#Chapter 14.  Overview of the GLM

## -----------------------------------------------------------------------------------------------------------------------------
## Contents
### 14.1 The GLM
### 14.2 Cases of the GLM
## -----------------------------------------------------------------------------------------------------------------------------

### 14.1 The Generalized Linear Model(GLM)

### 14.1.1 Predictor and predicted variables

Suppose we want to predict someone’s weight from their height. 
> Predicted variable(독립변수): weight

> Predictor(설명변수): height

suppose we want to predict high school grade point average (GPA) from Scholastic Aptitude Test (SAT) score and family income.
> Predicted variable(독립변수): GPA

> Predictor(설명변수): SAT and income

** The value of the predictor variable comes from
“outside” the system being modeled, whereas the value of the predicted variable depends
on the value of the predictor variable.

####The key mathematical difference between predictor and predicted variables is that the likelihood function.
(Likelihood function: expresses the probability of values ofthe predicted variable as a function of values of the predictor variable. The likelihood function does not describe the probabilities of values of the predictor variable.)

In experimental settings, the variables that are actually manipulated and set by the
experimenter are the independent variables. In this context of experimental manipulation, the values of the independent variables truly are (in principle, at least) independent of the values of other variables, because the experimenter has intervened to arbitrarily set the values of the independent variables. But sometimes a non-manipulated variable is also referred to as “independent”, merely as a way to indicate that it is being used as a predictor variable.

Among non-manipulated variables, the roles of predicted and predictor are arbitrary, determined only by the interpretation of the analysis. 

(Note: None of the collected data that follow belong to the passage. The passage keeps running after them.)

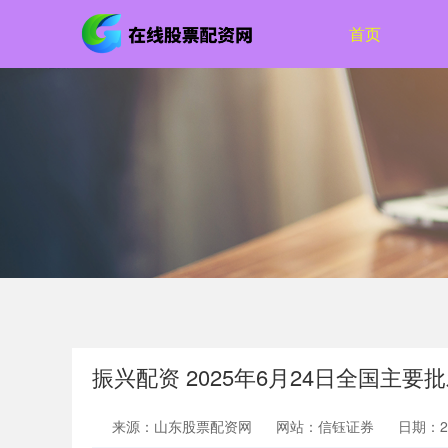
首页
振兴配资 2025年6月24日全国主要
来源：山东股票配资网
网站：信钰证券
日期：202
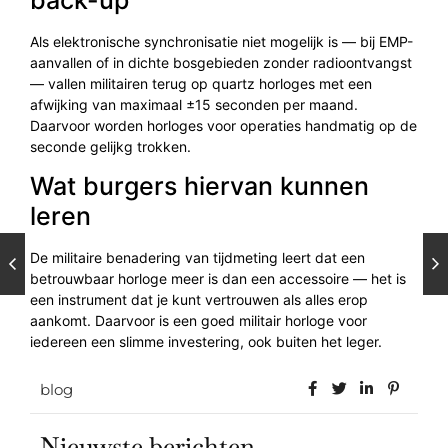
Als elektronische synchronisatie niet mogelijk is — bij EMP-
aanvallen of in dichte bosgebieden zonder radioontvangst
— vallen militairen terug op quartz horloges met een
afwijking van maximaal ±15 seconden per maand.
Daarvoor worden horloges voor operaties handmatig op de
seconde gelijkg trokken.
Wat burgers hiervan kunnen
leren
De militaire benadering van tijdmeting leert dat een
betrouwbaar horloge meer is dan een accessoire — het is
een instrument dat je kunt vertrouwen als alles erop
aankomt. Daarvoor is een goed militair horloge voor
iedereen een slimme investering, ook buiten het leger.
blog
Nieuwste berichten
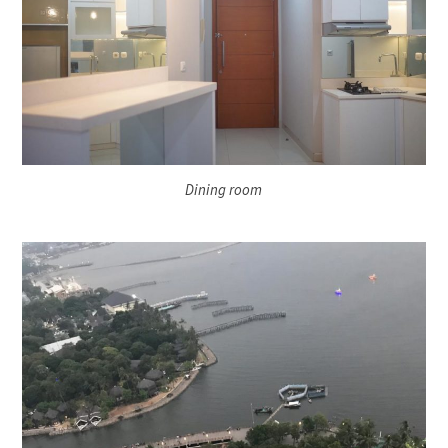
Dining room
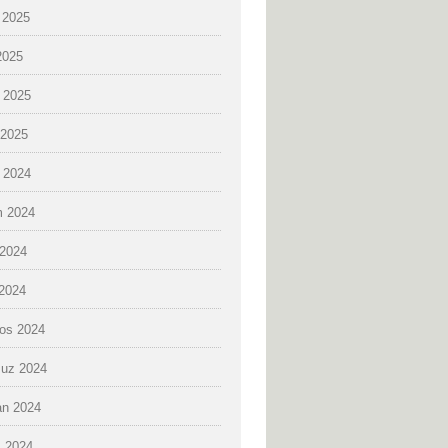
 2025
2025
 2025
2025
k 2024
 2024
2024
 2024
os 2024
uz 2024
an 2024
 2024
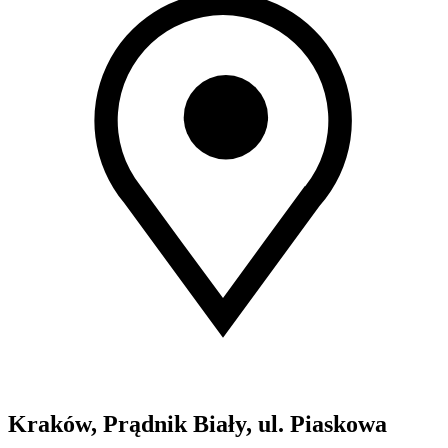
Kraków, Prądnik Biały, ul. Piaskowa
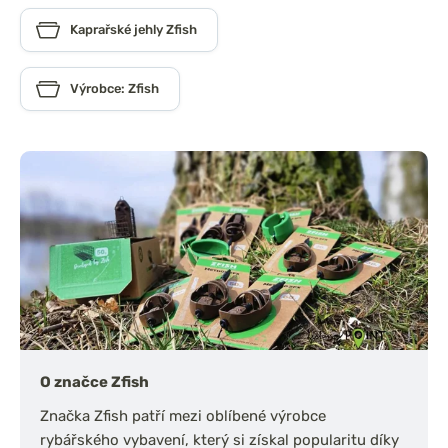
Kaprařské jehly Zfish
Výrobce: Zfish
O značce Zfish
Značka Zfish patří mezi oblíbené výrobce
rybářského vybavení, který si získal popularitu díky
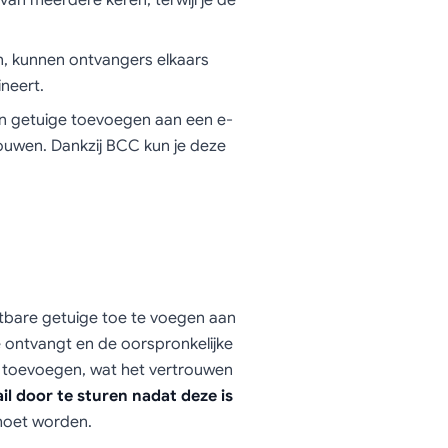
van meerdere keren, terwijl je de
, kunnen ontvangers elkaars
neert.
 getuige toevoegen aan een e-
ouwen. Dankzij BCC kun je deze
htbare getuige toe te voegen aan
 ontvangt en de oorspronkelijke
 toevoegen, wat het vertrouwen
il door te sturen nadat deze is
moet worden.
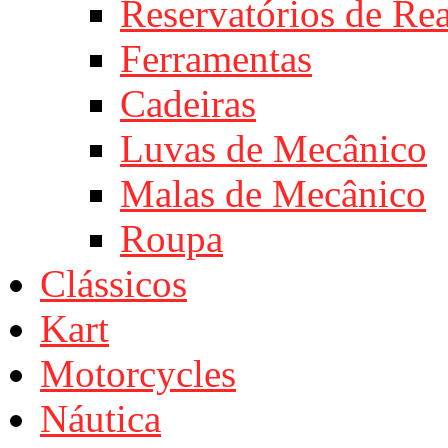
Reservatórios de Re
Ferramentas
Cadeiras
Luvas de Mecânico
Malas de Mecânico
Roupa
Clássicos
Kart
Motorcycles
Náutica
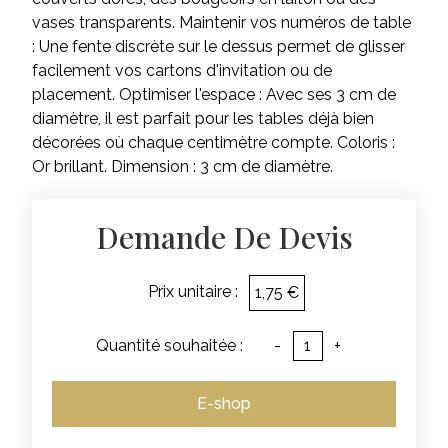
vases transparents. Maintenir vos numéros de table
: Une fente discrète sur le dessus permet de glisser
facilement vos cartons d'invitation ou de
placement. Optimiser l'espace : Avec ses 3 cm de
diamètre, il est parfait pour les tables déjà bien
décorées où chaque centimètre compte. Coloris :
Or brillant. Dimension : 3 cm de diamètre.
Demande De Devis
Prix unitaire :
1,75 €
Quantité souhaitée :
-
+
E-shop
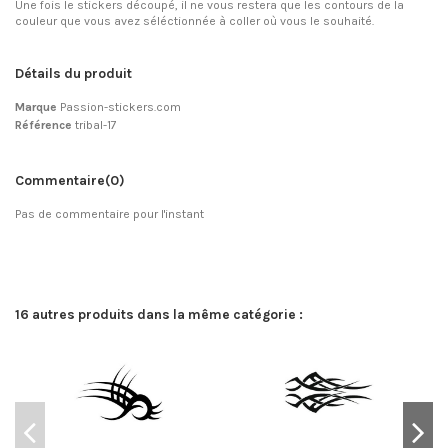
Une fois le stickers découpé, il ne vous restera que les contours de la
couleur que vous avez séléctionnée à coller où vous le souhaité.
Détails du produit
Marque
Passion-stickers.com
Référence
tribal-17
Commentaire
(0)
Pas de commentaire pour l'instant
16 autres produits dans la même catégorie :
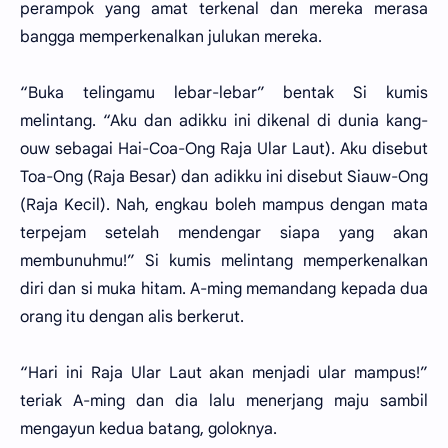
perampok yang amat terkenal dan mereka merasa
bangga memperkenalkan julukan mereka.
“Buka telingamu lebar-lebar” bentak Si kumis
melintang. “Aku dan adikku ini dikenal di dunia kang-
ouw sebagai Hai-Coa-Ong Raja Ular Laut). Aku disebut
Toa-Ong (Raja Besar) dan adikku ini disebut Siauw-Ong
(Raja Kecil). Nah, engkau boleh mampus dengan mata
terpejam setelah mendengar siapa yang akan
membunuhmu!” Si kumis melintang memperkenalkan
diri dan si muka hitam. A-ming memandang kepada dua
orang itu dengan alis berkerut.
“Hari ini Raja Ular Laut akan menjadi ular mampus!”
teriak A-ming dan dia lalu menerjang maju sambil
mengayun kedua batang, goloknya.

> Consider, for example, people’s weights and heights. We could be interested in predicting a person’s weight from his/her height, or we could be interested in predicting a person’s height from his/her weight.

Prediction is merely a mathematical dependency, not necessarily a description of underlying causal relationship.

Just as “prediction” does not imply causation, “prediction” also does not imply any temporal relation between the variables. 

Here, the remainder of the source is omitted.